(Yicai Global) Jan. 21 -- Chinese authorities' confirmation that new coronavirus cases that started in Wuhan, a city in south-central China, have sprung up in other cities and that the virus can be passed from person to person gave quite a boost this morning to the share prices of four Chinese genetic testing firms that have developed detection kits for the virus, though all said their products are only to identify, not treat the virus, now designated 2019-nCoV.
Da An Gene [SHE:002030] shares hit limit up at today's opening, reporting 10 percent up at CNY12.31 (USD1.80) in a reprise of yesterday's showing when they also hit the price ceiling. The company announced that it had developed two test kits when replying to investors' questions on the Shenzhen Stock Exchange's interactive platform yesterday, when its share price also hit limit up. Several other stocks have also surged 20 percent since yesterday, such as Shandong Lukang Pharmaceutical [SHA:600789] and Xiangxue Pharmaceutical [SHE:300147], in addition to Da An Gene.
In all, more than 20 medical firms rose 10 percent to stop trading, per exchange rules.
Guangzhou Wondfo Biotech's shares [SHE:300482] closed up 7.15 percent at CNY62.80 (USD9.15) today. The company announced yesterday that it had successfully developed a detection card for the new coronavirus. Its stock price also rose sharply that same day.
Jiangsu Bioperfectus Technologies [SHA:688399] bobbed up 18.7 percent at CNY93.3 today. Its fluctuation range is 20 percent, since the firm listed on the Shanghai STAR Market. The company developed a nucleic acid detection kit for Wuhan's new coronavirus and the product's sales will depend on the prevention and control of the epidemic, it announced on Jan. 14. The firm's shares have risen by an aggregate 47.9 percent in the week since then.
BGI Genomics [SHE:300676] notched up 3.34 percent at CNY79.16 today. The company also came up with a new coronavirus detection kit on Jan.14 and its shares have jumped about 16.2 percent overall in the wake of its announcement to that effect.
Medical institutions in Wuhan have been receiving cases of pneumonia of an unknown type since December. Preliminary pathogenic investigations show that a new type of coronavirus may be the cause of the infection. Those afflicted by the new bug were initially limited to Wuhan, a transit hub home to 11 million residents, but many provinces and cities in China have detected infected people in recent days coming from the city, which confirmed 136 new cases on Jan. 19. Four deaths have been reported thus far. Suspected cases have also popped up in Australia, Japan, South Korea, Singapore and Thailand.

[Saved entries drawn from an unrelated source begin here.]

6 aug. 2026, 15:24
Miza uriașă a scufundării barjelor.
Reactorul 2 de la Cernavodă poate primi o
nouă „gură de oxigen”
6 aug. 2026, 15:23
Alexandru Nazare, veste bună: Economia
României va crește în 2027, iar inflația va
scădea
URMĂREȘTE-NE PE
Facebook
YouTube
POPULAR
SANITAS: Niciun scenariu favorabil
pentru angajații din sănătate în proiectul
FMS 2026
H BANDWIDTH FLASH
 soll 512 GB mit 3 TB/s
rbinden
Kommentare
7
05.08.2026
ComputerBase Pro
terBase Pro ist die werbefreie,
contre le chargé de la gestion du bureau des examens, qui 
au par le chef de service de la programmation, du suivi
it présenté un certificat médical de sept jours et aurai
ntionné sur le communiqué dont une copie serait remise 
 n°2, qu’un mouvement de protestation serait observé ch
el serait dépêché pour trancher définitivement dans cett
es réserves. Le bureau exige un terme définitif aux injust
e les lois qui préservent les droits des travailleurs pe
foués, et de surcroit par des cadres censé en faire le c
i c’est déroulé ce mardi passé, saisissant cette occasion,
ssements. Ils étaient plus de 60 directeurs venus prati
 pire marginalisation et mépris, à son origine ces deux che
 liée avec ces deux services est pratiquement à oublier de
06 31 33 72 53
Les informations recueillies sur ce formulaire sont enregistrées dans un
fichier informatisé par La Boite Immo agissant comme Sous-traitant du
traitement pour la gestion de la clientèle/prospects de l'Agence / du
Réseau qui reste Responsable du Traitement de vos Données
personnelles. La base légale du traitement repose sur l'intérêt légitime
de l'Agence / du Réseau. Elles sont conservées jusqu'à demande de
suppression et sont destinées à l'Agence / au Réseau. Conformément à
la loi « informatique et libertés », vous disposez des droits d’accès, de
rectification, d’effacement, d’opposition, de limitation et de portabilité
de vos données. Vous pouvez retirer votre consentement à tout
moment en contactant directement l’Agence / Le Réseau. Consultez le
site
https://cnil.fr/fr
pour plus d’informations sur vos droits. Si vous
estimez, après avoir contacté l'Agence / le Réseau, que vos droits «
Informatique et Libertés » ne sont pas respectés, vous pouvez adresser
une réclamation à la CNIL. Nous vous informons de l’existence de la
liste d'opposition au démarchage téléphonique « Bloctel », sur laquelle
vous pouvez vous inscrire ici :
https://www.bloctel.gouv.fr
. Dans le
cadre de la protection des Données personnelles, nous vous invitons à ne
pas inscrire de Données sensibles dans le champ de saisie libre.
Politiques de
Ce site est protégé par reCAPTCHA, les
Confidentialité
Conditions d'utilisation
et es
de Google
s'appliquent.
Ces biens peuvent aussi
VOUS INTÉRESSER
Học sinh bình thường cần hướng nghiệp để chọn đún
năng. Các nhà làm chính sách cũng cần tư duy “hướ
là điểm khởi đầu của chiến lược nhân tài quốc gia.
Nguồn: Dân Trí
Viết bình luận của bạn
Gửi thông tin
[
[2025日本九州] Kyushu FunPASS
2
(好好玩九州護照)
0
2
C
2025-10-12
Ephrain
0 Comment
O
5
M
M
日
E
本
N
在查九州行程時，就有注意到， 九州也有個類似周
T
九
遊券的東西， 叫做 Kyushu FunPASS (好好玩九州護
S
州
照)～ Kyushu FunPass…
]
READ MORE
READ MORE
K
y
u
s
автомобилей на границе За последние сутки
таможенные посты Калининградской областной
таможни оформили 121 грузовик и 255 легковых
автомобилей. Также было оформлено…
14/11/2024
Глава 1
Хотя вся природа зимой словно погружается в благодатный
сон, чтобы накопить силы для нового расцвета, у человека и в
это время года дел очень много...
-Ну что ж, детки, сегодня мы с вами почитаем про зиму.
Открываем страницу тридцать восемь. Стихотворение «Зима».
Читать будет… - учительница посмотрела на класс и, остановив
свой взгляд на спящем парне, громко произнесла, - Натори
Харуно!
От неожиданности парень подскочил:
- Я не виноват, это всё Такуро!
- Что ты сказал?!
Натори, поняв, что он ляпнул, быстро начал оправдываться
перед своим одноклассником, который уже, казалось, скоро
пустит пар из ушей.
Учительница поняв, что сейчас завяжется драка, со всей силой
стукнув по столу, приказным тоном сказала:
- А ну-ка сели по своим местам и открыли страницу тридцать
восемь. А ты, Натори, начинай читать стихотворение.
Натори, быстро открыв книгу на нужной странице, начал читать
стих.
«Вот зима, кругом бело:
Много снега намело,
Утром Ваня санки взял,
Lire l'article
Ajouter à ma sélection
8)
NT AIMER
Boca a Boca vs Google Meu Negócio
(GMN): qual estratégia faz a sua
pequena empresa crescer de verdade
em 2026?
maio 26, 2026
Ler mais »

The new type of coronavirus-infected pneumonia, which is transmitted human-to-human, has already infected 14 medical workers in Wuhan, Zhong Nanshan, head of the high-level expert group of China's National Health Commission, told state broadcaster CCTV yesterday.
China had reported 219 cases, including 198 in Wuhan, five in Beijing, 14 in Guangdong and two in Shanghai as of 7.30 a.m., according to the latest NHC data.
China's Spring Festival -- the world's largest annual human migration -- is just around the corner, and hundreds of millions of Chinese will travel during it to be with family, both domestically and internationally.
This new epidemic is reminiscent of the severe acute respiratory syndrome epidemic that raged between November 2002 and July 2003, when an outbreak of SARS in South China produced an eventual 8,098 cases, resulting in 774 deaths in 37 countries. Most instances occurred in China and Hong Kong. Both SARS and the new Wuhan flu emerged in live animal markets in South China in the runup to the lunar new year holiday and spread rapidly, borne by festival travelers.
Some 15.7 million Chinese forayed abroad in 2002, according to the Routledge Handbook of Tourism Research. That figure is set to rise to 200 million this year, information and consulting platform ChinaGoAbroad projects, so the World Health Organization's decision to call an emergency meeting tomorrow in Geneva to discuss the epidemic should come as no great surprise.
Coronaviruses are common viruses that cause infections of the nose, sinuses or throat. Most are not dangerous, but some are fatal. The name corona ('crown') describes their circular structure with its radiating filaments. A novel coronavirus is a new strain not previously seen in humans.